[Collected data]
.....
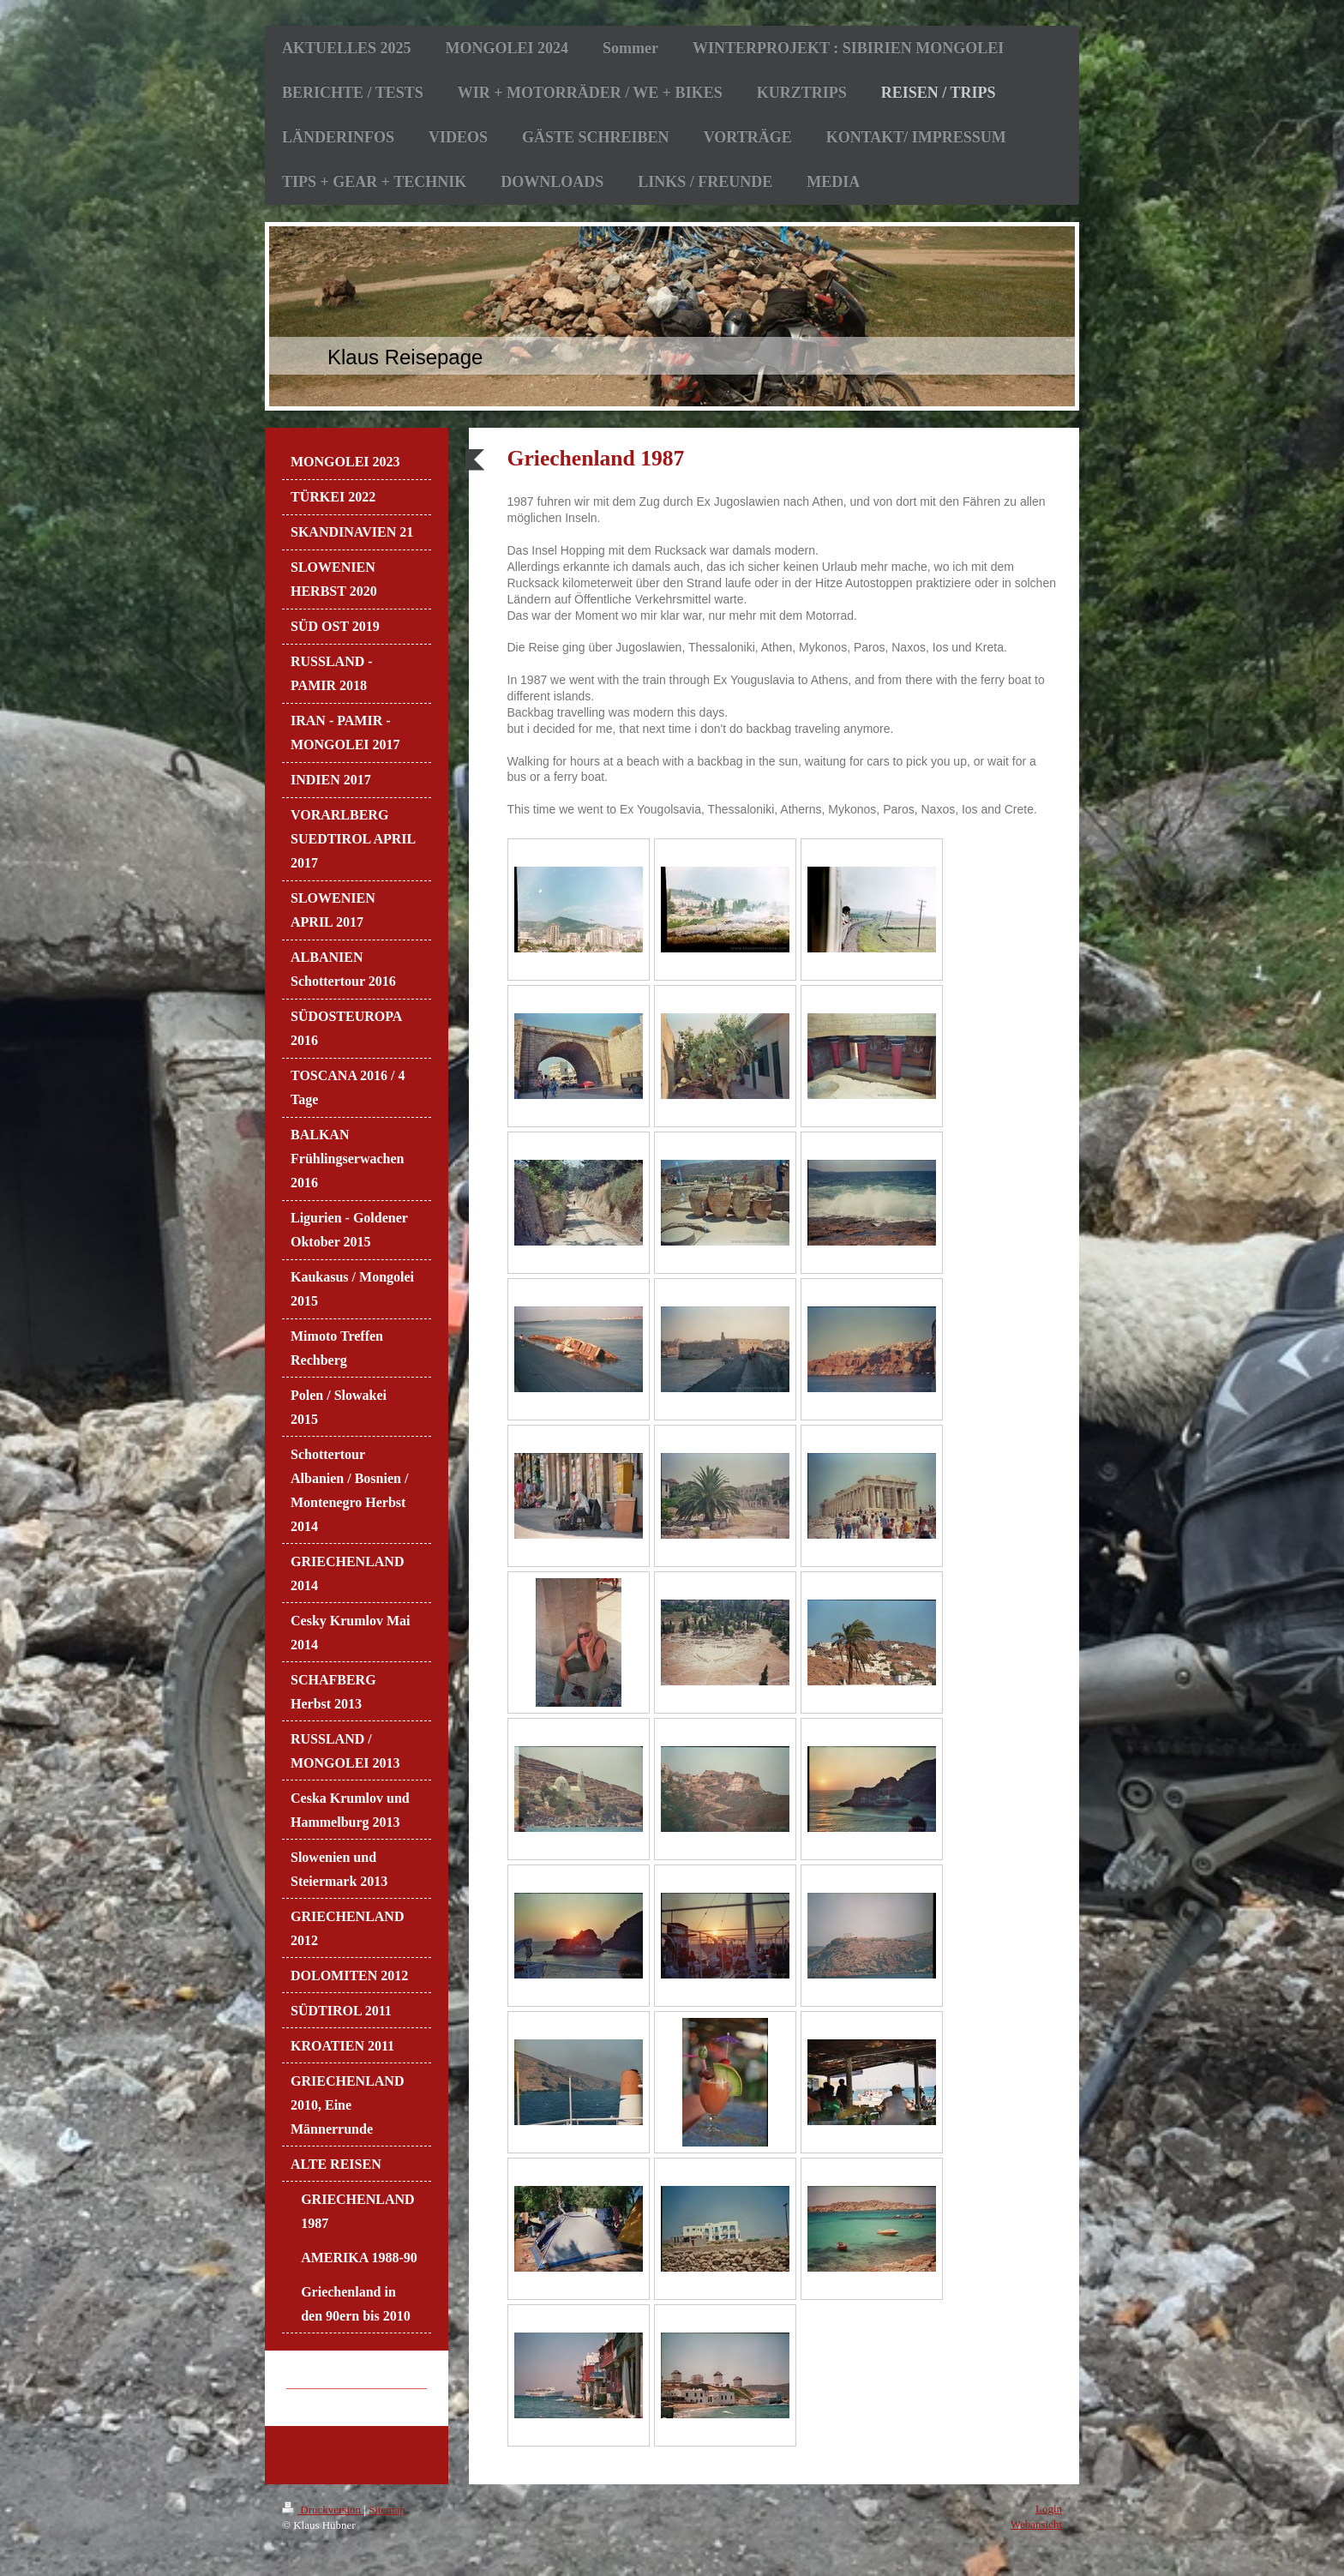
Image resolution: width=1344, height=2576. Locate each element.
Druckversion (322, 2509)
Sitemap (387, 2509)
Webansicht (1036, 2524)
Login (1048, 2508)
.....
## [TASK]
All entries must be output unchanged, with every picture omitted.

## [RESPONSE]
Image resolution: width=1344, height=2576. Locate each element.
Druckversion (322, 2509)
Sitemap (387, 2509)
Webansicht (1036, 2524)
Login (1048, 2508)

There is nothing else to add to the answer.